Adesso lo renderò ancora più personale non parlerò più di amicizia o di qualcos'altro che per me era di fondamentale importanza, ma parlerò solo al mio blog chi vorrà intervenire ben venga essendo un diario pubblico so di condividere con tutti voi i miei pensieri, le mie emozioni, i miei stati d'animo che sento nel momento che sto scrivendo, ed accetterò tutte le critiche e i commenti che mi verranno fatti.
In questo periodo di assenza ho riflettuto sulle mie esperienze nel blog ne avevo sentito solo parlare, ed ho voluto provare di persona quello che si prova ad avere dei contatti con gente che non conosci o perlomeno la conosci virtualmente, ti basi su quello che ti dicono, poi s'è realtà o no lo sa solo chi ti sta dall'altro lato, bene io ho iniziato a giocherellare col blog, come si creava uno sfondo, come si mettevano le foto, e questo e quell'altro, mi stavo divertendo un sacco, ma poi è arrivato un visitatore che mi lascia un saluto, che dovevo fare? Boh.. allora ho cominciato a vedere quello che potevo fare per ricambiare così ho cominciato a capire come muoversi dentro un blog, contattare invitare avere le prime conversazioni e così via, ma ad un certo punto qualcosa mi fece venire un dubbio, alcuni dei contatti che avevo non erano del tutto sinceri si contraddicevano facilmente così ho voluto fare degli esperimenti che mi hanno fatto capire molte cose. Ho molti amici tra di voi qualcuno è particolare altri un pò meno ma sono tutti amici e con loro mi trovo abbastanza bene ho provato delle sensazioni che mai e poi mai mi avrei potuto immaginare.
Amici una parola bella ma complessa, come amicizia ancora più complessa, perchè se un amico può essere più a meno di qualsiasi età, l'amicizia no quella ha un'età, se un amico è sposato o no che importa, per quanto riguarda l'amicizia ha importanza specie s'è di un blogghista, se un amico è sposato e da il numero del cellulare o telefonico è normale, però s'è un blogghista attenzione chissa.......
e poi i blogghisti devono avere una certa età altrimenti che c....o ci stai a fare parli con le ragazzine, e poi devi essere single altrimenti non puoi essere un suo contatto che ha da spartire uno sposato con moglie e figli, con una ragazza blogghista, che sei scemo?
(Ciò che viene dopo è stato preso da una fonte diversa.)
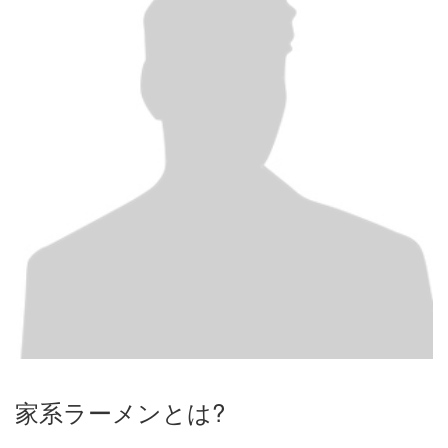
家系ラーメンとは?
E tante altre situazioni da persone sconclusionate. Vi posso assicurare che sono riuscito nel mio intento, e posso assicurarvi che dire delle stronzate a volte è meglio della verità, comunque continuerò ad essere quello di sempre "Pane pane, vino vino" senza peli sulla lingua.
Racconterò molte cosette che vi saranno utili ragazzini/e viziati e ipocriti che cercate le cose facili e bell'è pronte senza faticare, chi mi conosce sa bene a chi mi rivolgo a degli sfaccendati e isterici figli di papà che non hanno niente da fare e per giunta tengono pure la puzza sotto il naso, che se la levino pure ed abbiano un pò di riconoscenza almeno per i loro genitori che non gli fanno mancare niente lavorando magari fino a tardi, fanno pure gli schizzinosi su tutto e quando dico tutto, è generale non parziale, tra l'altro scrivete interventi di amicizia, gridate al mondo intero che odiate i falsi, ipocriti e bugiardi, i vostri blog sono pieni di cuoricini, farfalline, e stelline che brillano in segno d'amore ed amicizia, credo che vi siete fatti una canna e vedete tutto brillare, e con qualche pasticca di allucinogeno vedete l'amore e l'amicizia..... dappertutto.